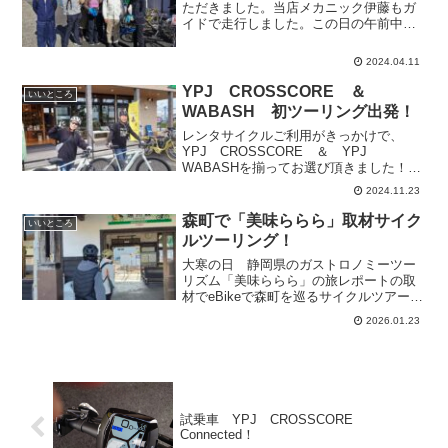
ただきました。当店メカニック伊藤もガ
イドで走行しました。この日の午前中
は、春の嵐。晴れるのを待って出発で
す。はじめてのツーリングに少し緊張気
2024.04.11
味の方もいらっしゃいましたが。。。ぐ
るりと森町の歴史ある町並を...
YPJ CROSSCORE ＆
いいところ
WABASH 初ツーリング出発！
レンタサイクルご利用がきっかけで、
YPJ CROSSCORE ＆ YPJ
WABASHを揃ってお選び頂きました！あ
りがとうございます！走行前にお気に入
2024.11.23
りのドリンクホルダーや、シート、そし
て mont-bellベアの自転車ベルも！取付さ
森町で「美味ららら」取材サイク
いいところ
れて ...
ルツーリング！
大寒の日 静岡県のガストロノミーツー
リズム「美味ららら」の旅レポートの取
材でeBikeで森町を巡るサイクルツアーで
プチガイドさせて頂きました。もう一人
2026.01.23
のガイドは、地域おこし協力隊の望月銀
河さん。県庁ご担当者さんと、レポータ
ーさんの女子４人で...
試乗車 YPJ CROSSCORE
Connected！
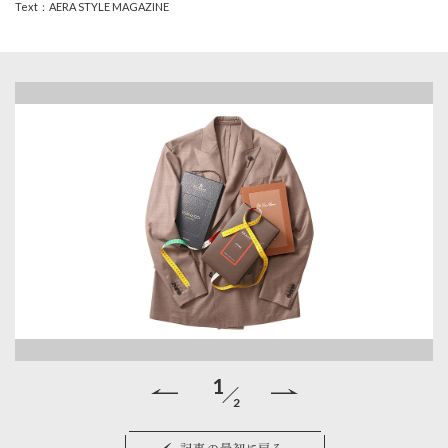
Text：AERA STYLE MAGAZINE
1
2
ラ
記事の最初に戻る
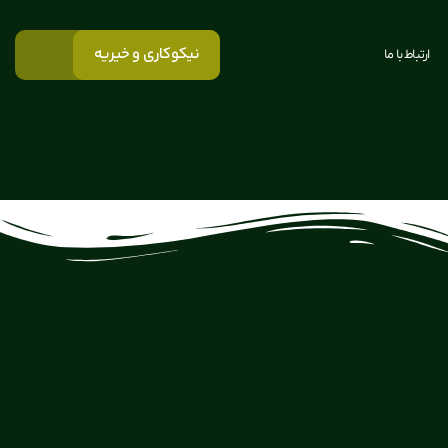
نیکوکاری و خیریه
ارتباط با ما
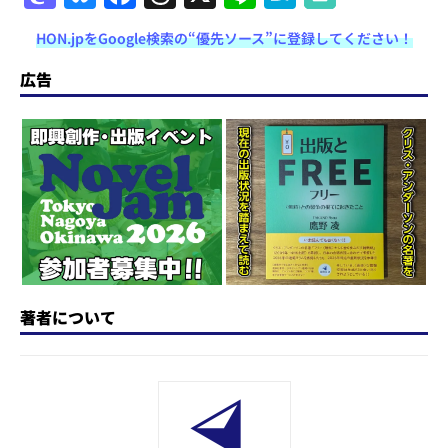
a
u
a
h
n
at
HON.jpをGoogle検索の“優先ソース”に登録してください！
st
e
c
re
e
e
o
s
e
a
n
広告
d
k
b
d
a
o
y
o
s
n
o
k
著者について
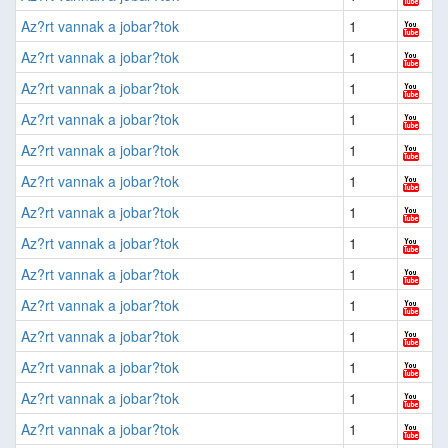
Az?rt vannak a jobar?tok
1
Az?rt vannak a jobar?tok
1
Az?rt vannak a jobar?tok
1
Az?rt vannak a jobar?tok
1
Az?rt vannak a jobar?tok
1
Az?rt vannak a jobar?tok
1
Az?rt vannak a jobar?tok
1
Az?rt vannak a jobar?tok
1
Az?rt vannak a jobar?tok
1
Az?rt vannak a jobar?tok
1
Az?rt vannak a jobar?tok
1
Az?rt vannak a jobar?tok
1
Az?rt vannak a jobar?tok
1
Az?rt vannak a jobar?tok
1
········
### [What this task involves]
What is needed is an exact copy of all the entries above, minus the pictures.

### [Task solution]
ただきました。当店メカニック伊藤もガ
イドで走行しました。この日の午前中
は、春の嵐。晴れるのを待って出発で
す。はじめてのツーリングに少し緊張気
2024.04.11
味の方もいらっしゃいましたが。。。ぐ
るりと森町の歴史ある町並を...
YPJ CROSSCORE ＆
いいところ
WABASH 初ツーリング出発！
レンタサイクルご利用がきっかけで、
YPJ CROSSCORE ＆ YPJ
WABASHを揃ってお選び頂きました！あ
りがとうございます！走行前にお気に入
2024.11.23
りのドリンクホルダーや、シート、そし
て mont-bellベアの自転車ベルも！取付さ
森町で「美味ららら」取材サイク
いいところ
れて ...
ルツーリング！
大寒の日 静岡県のガストロノミーツー
リズム「美味ららら」の旅レポートの取
材でeBikeで森町を巡るサイクルツアーで
プチガイドさせて頂きました。もう一人
2026.01.23
のガイドは、地域おこし協力隊の望月銀
河さん。県庁ご担当者さんと、レポータ
ーさんの女子４人で...
試乗車 YPJ CROSSCORE
Connected！
Text：AERA STYLE MAGAZINE
1
2
ラ
記事の最初に戻る
نیکوکاری و خیریه
ارتباط با ما
a
u
a
h
n
at
HON.jpをGoogle検索の“優先ソース”に登録してください！
st
e
c
re
e
e
o
s
e
a
n
広告
d
k
b
d
a
o
y
o
s
n
o
k
著者について
Az?rt vannak a jobar?tok
1
Az?rt vannak a jobar?tok
1
Az?rt vannak a jobar?tok
1
Az?rt vannak a jobar?tok
1
Az?rt vannak a jobar?tok
1
Az?rt vannak a jobar?tok
1
Az?rt vannak a jobar?tok
1
Az?rt vannak a jobar?tok
1
Az?rt vannak a jobar?tok
1
Az?rt vannak a jobar?tok
1
Az?rt vannak a jobar?tok
1
Az?rt vannak a jobar?tok
1
Az?rt vannak a jobar?tok
1
Az?rt vannak a jobar?tok
1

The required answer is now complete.